Он ничего не говорит.
А я встаю с кресла, и на ватных ногах иду по коридору.
— Стас, — хрипло выдыхаю, на грани слышимости.
Но он молчит.
Слезы текут по щекам. Утыкаюсь лбом в холодную стену и плачу. Беззвучно. Как тогда в детстве.
— Стас, помоги. Умоляю. Она всего лишь ребенок. За что? Она не заслужила.
Меня накрывает истерика. От отчаяния сердце готово остановиться.
Поворачиваюсь спиной, и медленно сползаю по стене. Ноги не держат.
Поджимаю колени и плачу.
— Стас. Я все верну. Клянусь. Все оплачу. Умоляю, помоги. Ты ведь можешь. Только ты один можешь. Ей всего десять. У нее еще вся жизнь впереди.

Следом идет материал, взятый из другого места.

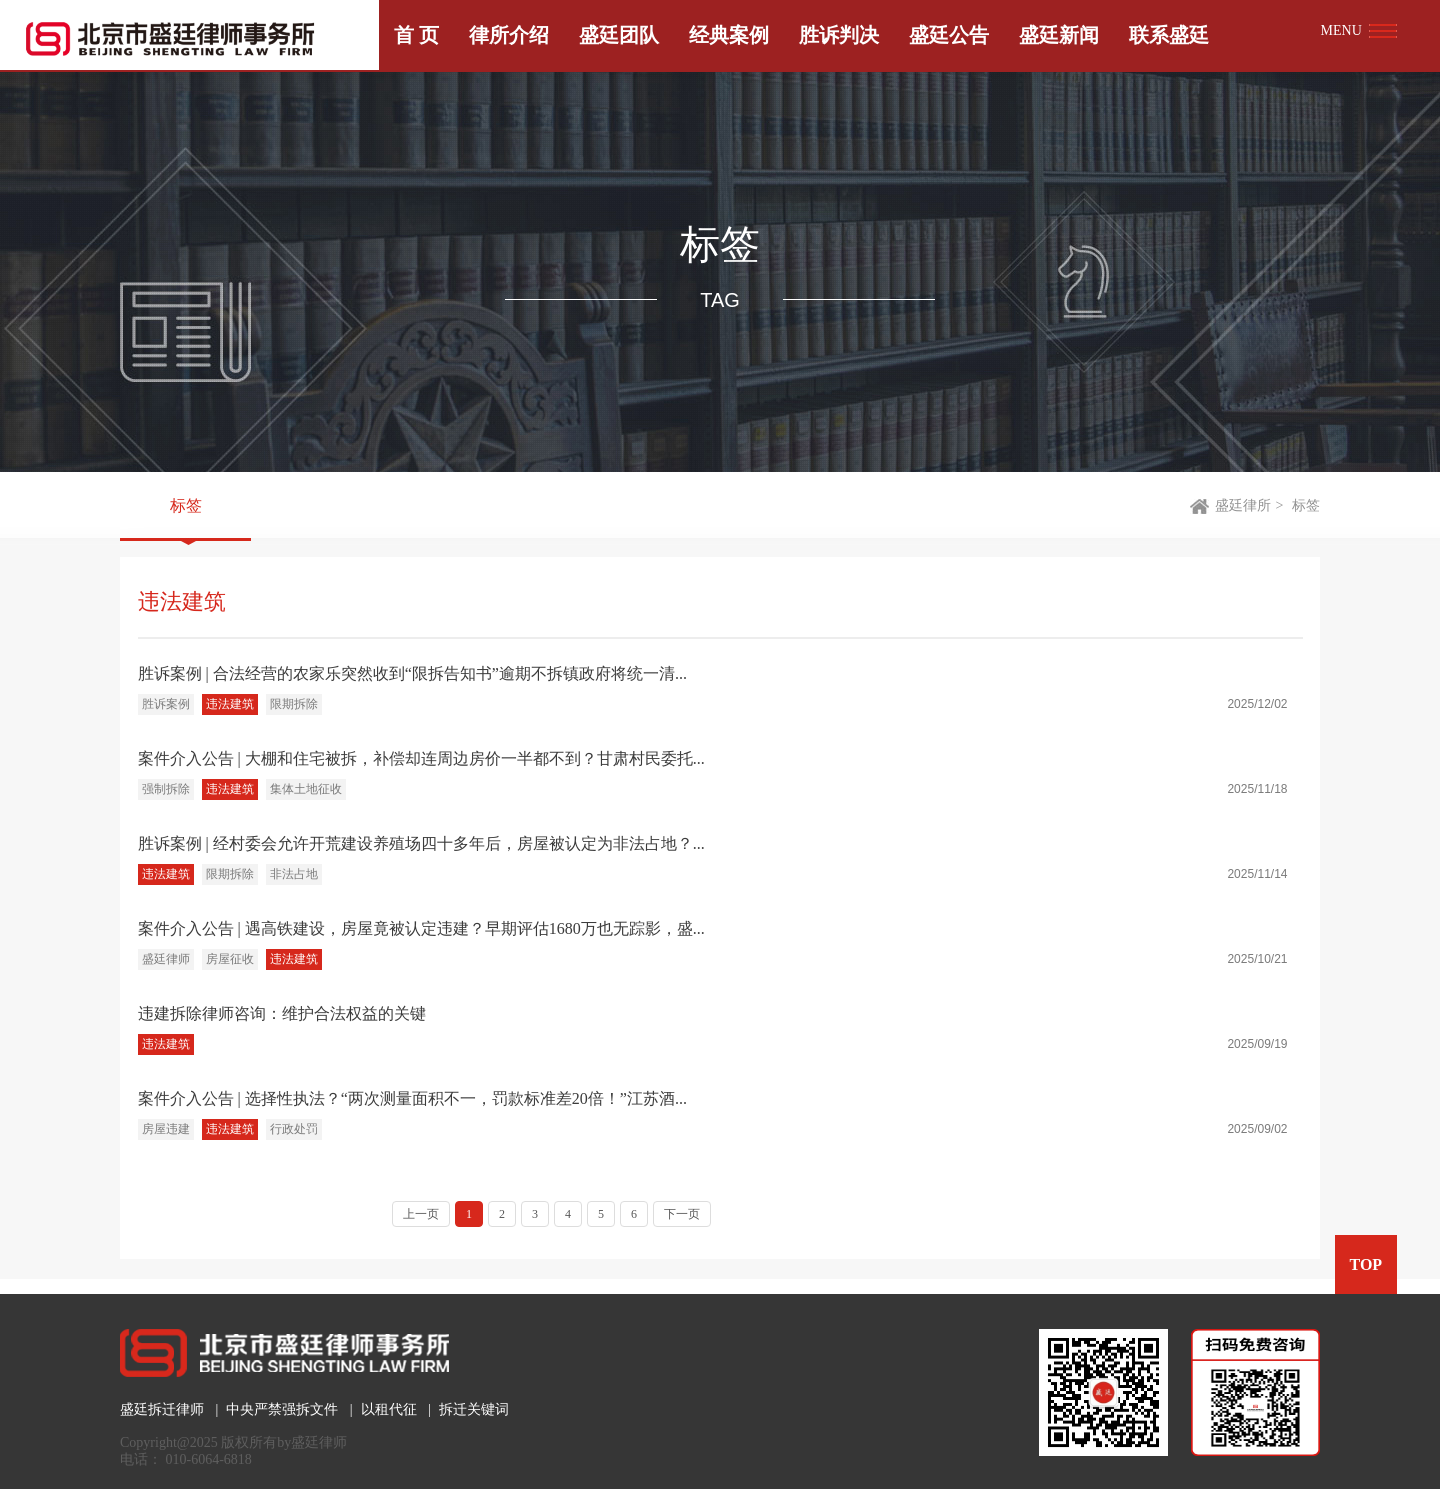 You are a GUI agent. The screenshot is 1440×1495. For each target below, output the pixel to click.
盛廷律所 (1243, 505)
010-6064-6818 (209, 1459)
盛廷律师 (166, 959)
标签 (186, 505)
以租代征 (389, 1409)
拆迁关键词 (474, 1409)
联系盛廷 (1169, 35)
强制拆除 (166, 789)
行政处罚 (294, 1129)
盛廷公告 (949, 35)
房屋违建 (166, 1129)
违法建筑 (230, 704)
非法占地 (294, 874)
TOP (1366, 1264)
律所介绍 (509, 35)
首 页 (416, 35)
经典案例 (729, 35)
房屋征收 (230, 959)
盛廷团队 (619, 35)
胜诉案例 (166, 704)
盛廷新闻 (1059, 35)
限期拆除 (294, 704)
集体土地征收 (306, 789)
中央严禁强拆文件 (282, 1409)
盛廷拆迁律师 (162, 1409)
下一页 (682, 1214)
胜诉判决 (839, 35)
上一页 (421, 1214) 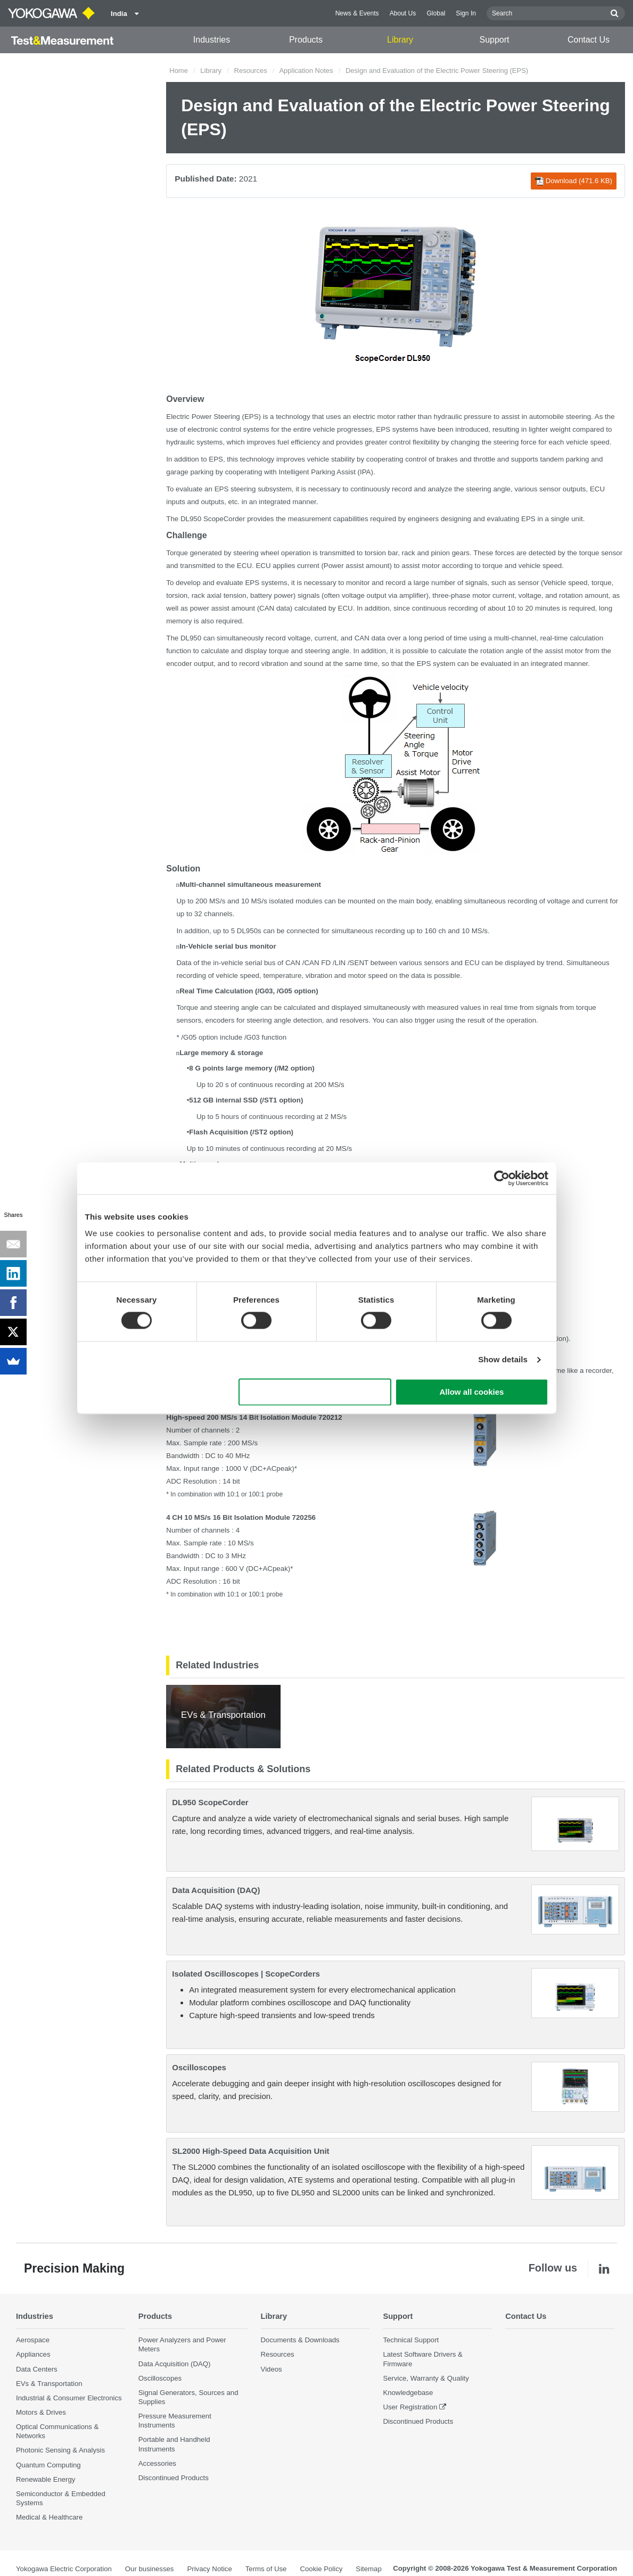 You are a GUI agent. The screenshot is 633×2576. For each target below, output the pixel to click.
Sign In (466, 13)
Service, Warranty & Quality (425, 2378)
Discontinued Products (173, 2478)
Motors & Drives (41, 2412)
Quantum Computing (48, 2465)
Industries (211, 39)
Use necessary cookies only (314, 1391)
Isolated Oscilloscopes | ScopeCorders (246, 1973)
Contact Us (589, 39)
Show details (503, 1359)
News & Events (357, 13)
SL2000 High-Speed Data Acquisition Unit (250, 2150)
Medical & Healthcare (49, 2517)
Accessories (157, 2463)
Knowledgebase (408, 2393)
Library (400, 39)
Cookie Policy (321, 2569)
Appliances (33, 2355)
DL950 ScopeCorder (210, 1802)
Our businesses (149, 2569)
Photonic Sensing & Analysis (60, 2451)
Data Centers (36, 2369)
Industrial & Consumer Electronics (69, 2398)
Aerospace (33, 2340)
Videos (271, 2369)
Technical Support (411, 2340)
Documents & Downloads (300, 2340)
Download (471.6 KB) (573, 181)
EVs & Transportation (49, 2384)
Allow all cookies (472, 1391)
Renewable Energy (45, 2479)
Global (435, 13)
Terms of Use (266, 2569)
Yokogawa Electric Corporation (64, 2569)
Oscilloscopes (199, 2067)
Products (306, 39)
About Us (403, 13)
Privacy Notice (209, 2569)
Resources (250, 71)
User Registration (410, 2407)
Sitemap (368, 2569)
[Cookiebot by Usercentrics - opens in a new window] (501, 1178)
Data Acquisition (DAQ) (216, 1890)
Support (494, 39)
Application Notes (306, 71)
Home (178, 71) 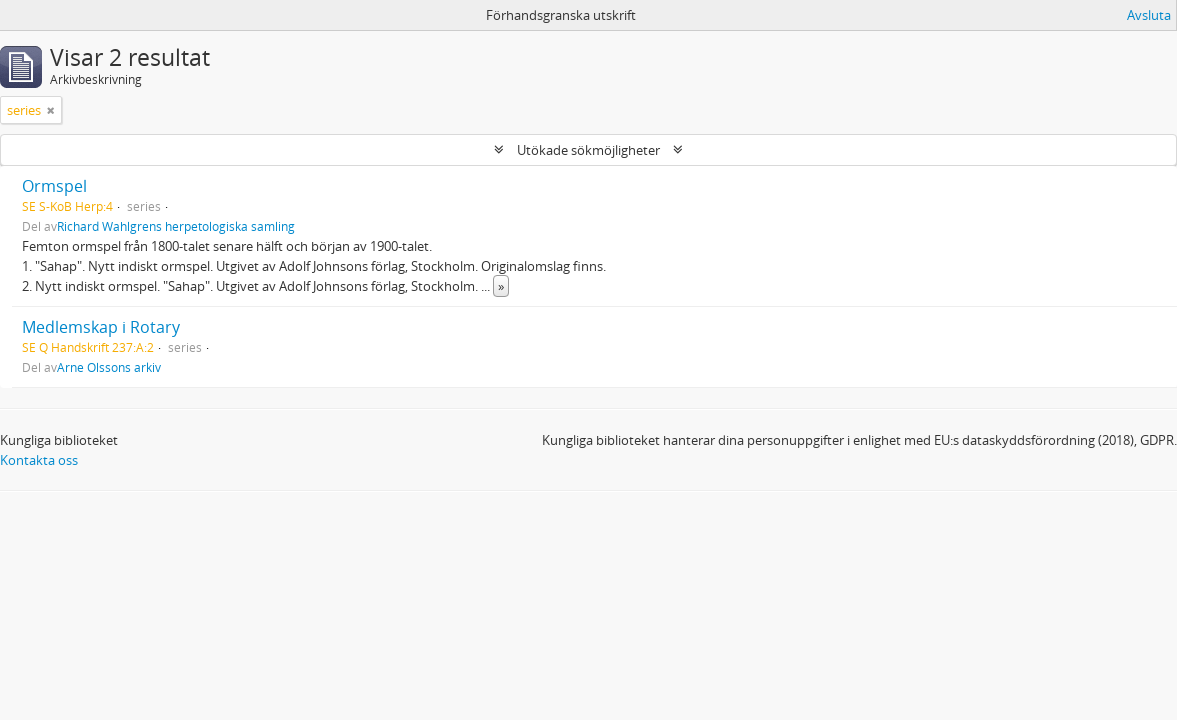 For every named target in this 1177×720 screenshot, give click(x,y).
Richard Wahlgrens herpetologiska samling (176, 226)
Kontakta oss (39, 460)
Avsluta (1149, 15)
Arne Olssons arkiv (109, 367)
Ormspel (54, 186)
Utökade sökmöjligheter (588, 150)
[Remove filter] (51, 110)
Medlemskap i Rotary (101, 327) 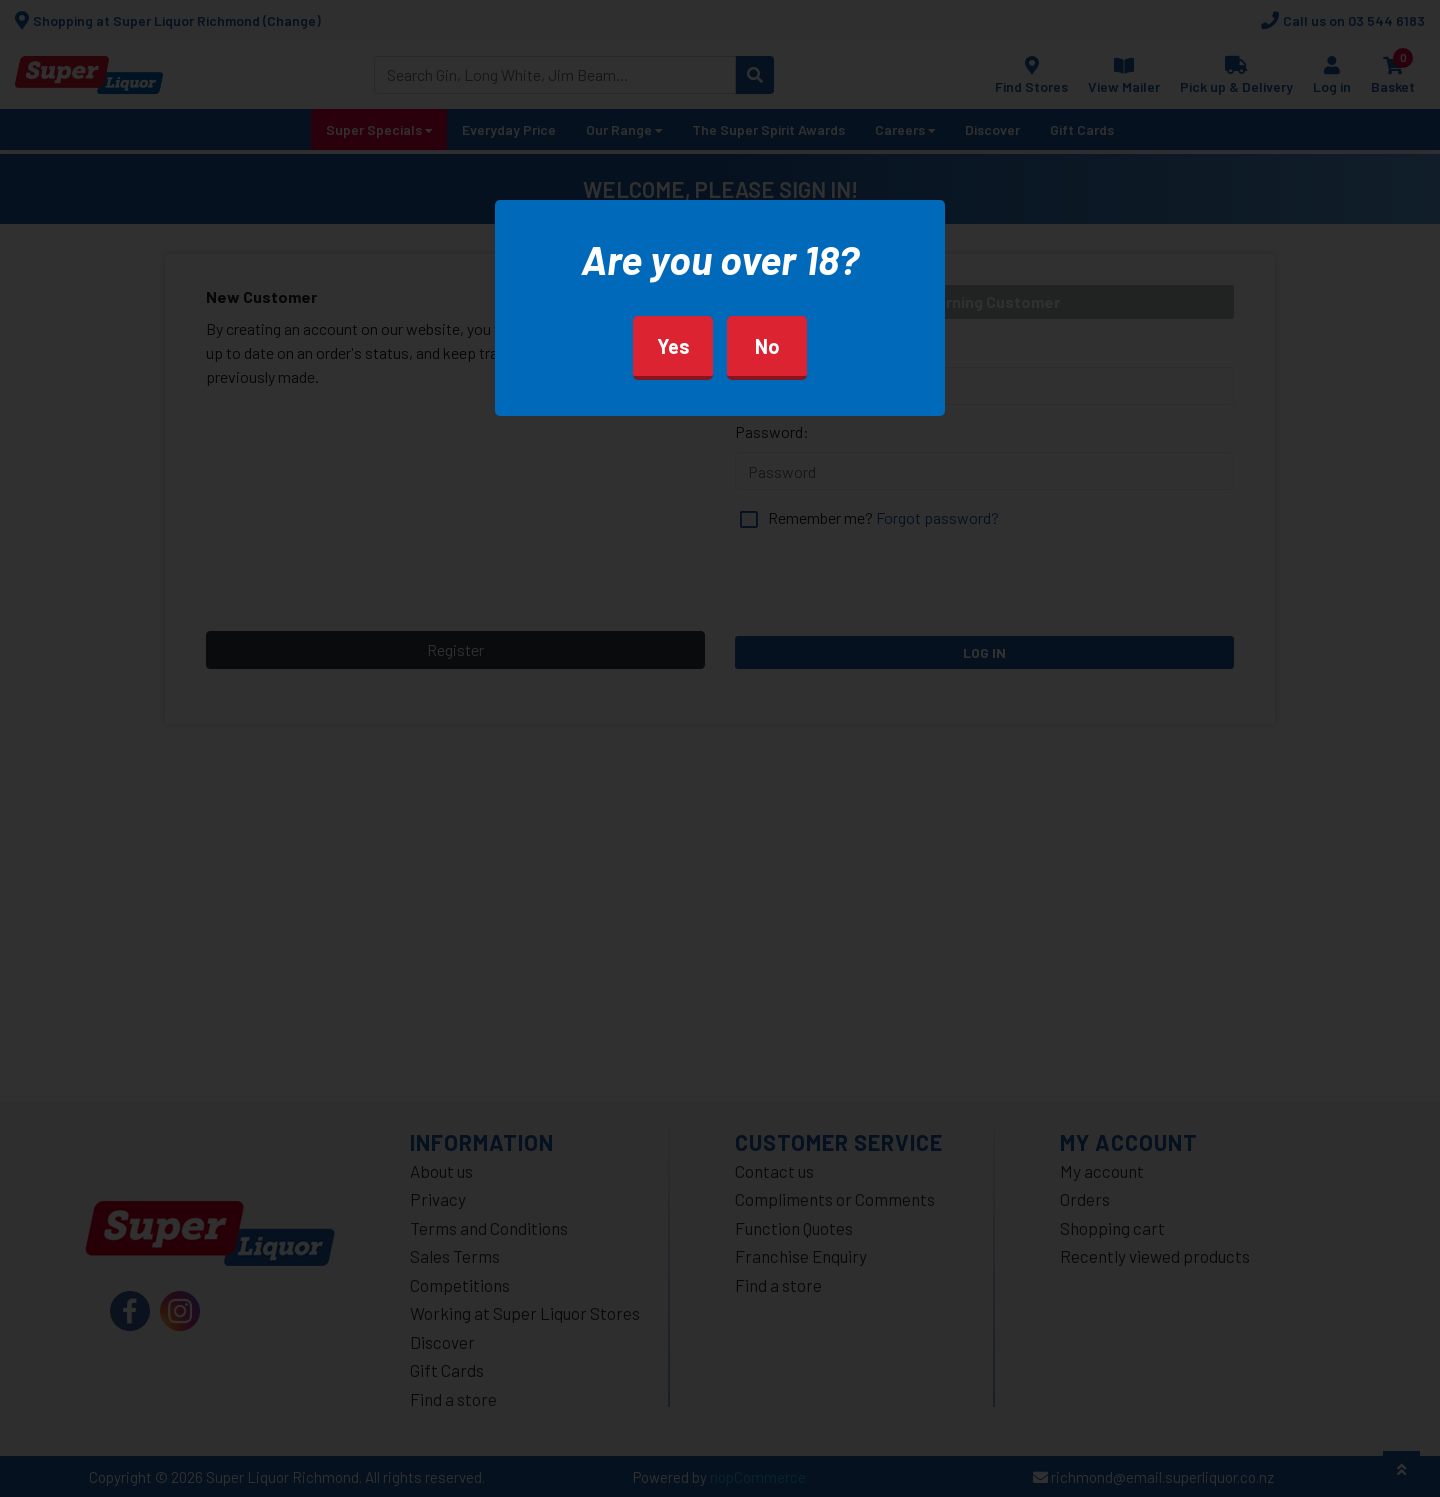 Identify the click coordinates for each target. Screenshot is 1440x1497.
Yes (673, 346)
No (767, 346)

— Где ты? — выдыхает, и слышу какой-то шум на заднем фоне.
Кто-то кричит. Зовет Волкова.
— Алиса! — орет так, что я бы подпрыгнула на месте, если бы была в нормальном состоянии. А сейчас лишь слегка вздрагиваю. Совсем не много. — Где ты? Куда приехать? Отвечай!
— Я в больнице, — называю адрес.
И пока Стас не сбросил вызов, успеваю услышать, как его зовет смутно знакомый женский голос.